▶ [REQUIREMENT]
Where does the word "souffrance" show up in the records? Copy every line that holds it.

▶ [DATA FOR THIS EXERCISE]
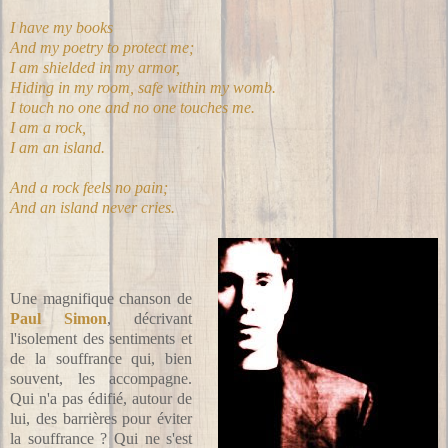
I have my books
And my poetry to protect me;
I am shielded in my armor,
Hiding in my room, safe within my womb.
I touch no one and no one touches me.
I am a rock,
I am an island.
And a rock feels no pain;
And an island never cries.
Une magnifique chanson de
Paul Simon
, décrivant
l'isolement des sentiments et
de la souffrance qui, bien
souvent, les accompagne.
Qui n'a pas édifié, autour de
lui, des barrières pour éviter
la souffrance ? Qui ne s'est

▶ [SOLUTION TO THIS TASK]
de la souffrance qui, bien
la souffrance ? Qui ne s'est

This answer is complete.